Finally, what if the big crash doesn’t happen during his retirement? His pile of cash earns virtually nothing for several decades, in fact, losing ground due to inflation. Instead, that cash might have tripled or quadrupled, and downside protection results from growing a larger portfolio.
 
Last edited:
^^^^^ I dunno. I’m not equipped to go toe to toe with his charts, at least until I have more coffee! ☕️. ....

I'm also on my first cup, and am unlikely to dig as deep as would be needed to evaluate this anyhow. And w/o that, I am willing to accept that he did this correctly, it would not be that hard (but not so easy either), to simulate all this in a spreadsheet, and he probably already has the framework for doing it.

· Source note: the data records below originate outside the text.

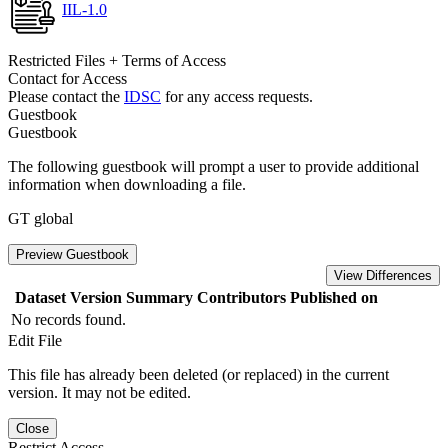
IIL-1.0
Restricted Files + Terms of Access
Contact for Access
Please contact the
IDSC
for any access requests.
Guestbook
Guestbook
The following guestbook will prompt a user to provide additional
information when downloading a file.
GT global
Preview Guestbook
View Differences
Dataset Version
Summary
Contributors
Published on
No records found.
Edit File
This file has already been deleted (or replaced) in the current
version. It may not be edited.
Close
Restrict Access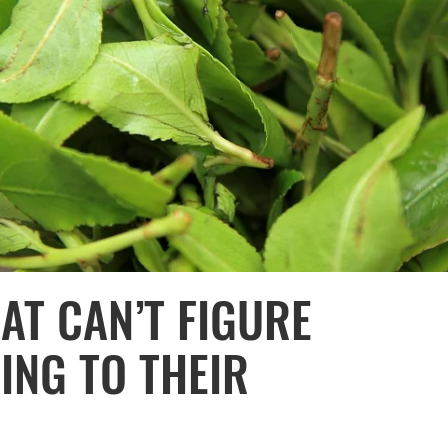
T CAN’T FIGURE
ING TO THEIR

... But with apologies for filling the page with nitpicks, his strategy just doesn’t mesh with my remain-fully-invested thinking:

- He doesn’t account for the investment opportunity cost of cash-drag. I feel my Portfolio Visualizer models above did a better job at that. He is not working with an actual 80/20 portfolio but with something less aggressive, like 60/20/20 or 70/20/10. ...

I'm not sure he shows his work, but why wouldn't the cash drag be included? I'd assume he only calculates gains/losses on the invested amount.

And Portfolio Visualizer isn't doing the "withdraw the cash only in a downturn" thing is it? Though as I think I figured, it would be drawing the cash/bond side and buying stocks in a rebalance, which should be close.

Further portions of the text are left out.